--- Source material ---
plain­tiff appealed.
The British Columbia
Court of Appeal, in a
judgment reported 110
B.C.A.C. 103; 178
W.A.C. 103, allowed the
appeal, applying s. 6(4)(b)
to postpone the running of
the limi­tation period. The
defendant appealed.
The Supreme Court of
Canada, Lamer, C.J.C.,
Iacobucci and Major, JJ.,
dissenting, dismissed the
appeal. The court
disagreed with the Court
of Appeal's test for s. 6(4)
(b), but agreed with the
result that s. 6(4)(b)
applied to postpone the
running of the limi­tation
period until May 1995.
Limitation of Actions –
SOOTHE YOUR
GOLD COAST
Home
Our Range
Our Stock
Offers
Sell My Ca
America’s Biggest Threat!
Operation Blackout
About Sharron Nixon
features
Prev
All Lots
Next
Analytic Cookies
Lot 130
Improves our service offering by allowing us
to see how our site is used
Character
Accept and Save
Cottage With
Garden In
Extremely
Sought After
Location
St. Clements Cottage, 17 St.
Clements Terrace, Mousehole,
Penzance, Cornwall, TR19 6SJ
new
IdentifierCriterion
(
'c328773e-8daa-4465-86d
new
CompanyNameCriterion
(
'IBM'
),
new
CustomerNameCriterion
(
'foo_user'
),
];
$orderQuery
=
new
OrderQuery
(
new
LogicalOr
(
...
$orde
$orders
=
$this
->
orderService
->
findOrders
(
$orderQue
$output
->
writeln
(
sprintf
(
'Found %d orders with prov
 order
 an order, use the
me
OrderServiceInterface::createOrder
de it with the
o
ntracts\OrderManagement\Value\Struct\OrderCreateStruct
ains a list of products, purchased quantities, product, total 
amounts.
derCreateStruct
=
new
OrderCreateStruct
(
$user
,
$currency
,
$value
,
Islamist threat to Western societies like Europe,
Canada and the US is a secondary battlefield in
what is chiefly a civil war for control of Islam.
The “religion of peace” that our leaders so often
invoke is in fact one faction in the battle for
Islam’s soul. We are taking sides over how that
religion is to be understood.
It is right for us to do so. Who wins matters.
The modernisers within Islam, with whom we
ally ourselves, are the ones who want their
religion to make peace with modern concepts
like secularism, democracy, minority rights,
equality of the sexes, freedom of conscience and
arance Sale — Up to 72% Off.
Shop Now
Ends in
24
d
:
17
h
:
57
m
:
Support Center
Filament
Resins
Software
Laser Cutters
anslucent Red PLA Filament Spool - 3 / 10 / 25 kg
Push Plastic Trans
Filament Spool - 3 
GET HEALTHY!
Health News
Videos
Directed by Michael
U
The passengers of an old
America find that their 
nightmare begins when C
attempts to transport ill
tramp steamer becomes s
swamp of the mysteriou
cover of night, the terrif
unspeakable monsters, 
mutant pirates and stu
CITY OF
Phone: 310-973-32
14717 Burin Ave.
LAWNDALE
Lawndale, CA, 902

--- Problem ---
Restate the full data above, keeping each word intact.

--- Your solution ---
plain­tiff appealed.
The British Columbia
Court of Appeal, in a
judgment reported 110
B.C.A.C. 103; 178
W.A.C. 103, allowed the
appeal, applying s. 6(4)(b)
to postpone the running of
the limi­tation period. The
defendant appealed.
The Supreme Court of
Canada, Lamer, C.J.C.,
Iacobucci and Major, JJ.,
dissenting, dismissed the
appeal. The court
disagreed with the Court
of Appeal's test for s. 6(4)
(b), but agreed with the
result that s. 6(4)(b)
applied to postpone the
running of the limi­tation
period until May 1995.
Limitation of Actions –
SOOTHE YOUR
GOLD COAST
Home
Our Range
Our Stock
Offers
Sell My Ca
America’s Biggest Threat!
Operation Blackout
About Sharron Nixon
features
Prev
All Lots
Next
Analytic Cookies
Lot 130
Improves our service offering by allowing us
to see how our site is used
Character
Accept and Save
Cottage With
Garden In
Extremely
Sought After
Location
St. Clements Cottage, 17 St.
Clements Terrace, Mousehole,
Penzance, Cornwall, TR19 6SJ
new
IdentifierCriterion
(
'c328773e-8daa-4465-86d
new
CompanyNameCriterion
(
'IBM'
),
new
CustomerNameCriterion
(
'foo_user'
),
];
$orderQuery
=
new
OrderQuery
(
new
LogicalOr
(
...
$orde
$orders
=
$this
->
orderService
->
findOrders
(
$orderQue
$output
->
writeln
(
sprintf
(
'Found %d orders with prov
 order
 an order, use the
me
OrderServiceInterface::createOrder
de it with the
o
ntracts\OrderManagement\Value\Struct\OrderCreateStruct
ains a list of products, purchased quantities, product, total 
amounts.
derCreateStruct
=
new
OrderCreateStruct
(
$user
,
$currency
,
$value
,
Islamist threat to Western societies like Europe,
Canada and the US is a secondary battlefield in
what is chiefly a civil war for control of Islam.
The “religion of peace” that our leaders so often
invoke is in fact one faction in the battle for
Islam’s soul. We are taking sides over how that
religion is to be understood.
It is right for us to do so. Who wins matters.
The modernisers within Islam, with whom we
ally ourselves, are the ones who want their
religion to make peace with modern concepts
like secularism, democracy, minority rights,
equality of the sexes, freedom of conscience and
arance Sale — Up to 72% Off.
Shop Now
Ends in
24
d
:
17
h
:
57
m
:
Support Center
Filament
Resins
Software
Laser Cutters
anslucent Red PLA Filament Spool - 3 / 10 / 25 kg
Push Plastic Trans
Filament Spool - 3 
GET HEALTHY!
Health News
Videos
Directed by Michael
U
The passengers of an old
America find that their 
nightmare begins when C
attempts to transport ill
tramp steamer becomes s
swamp of the mysteriou
cover of night, the terrif
unspeakable monsters, 
mutant pirates and stu
CITY OF
Phone: 310-973-32
14717 Burin Ave.
LAWNDALE
Lawndale, CA, 902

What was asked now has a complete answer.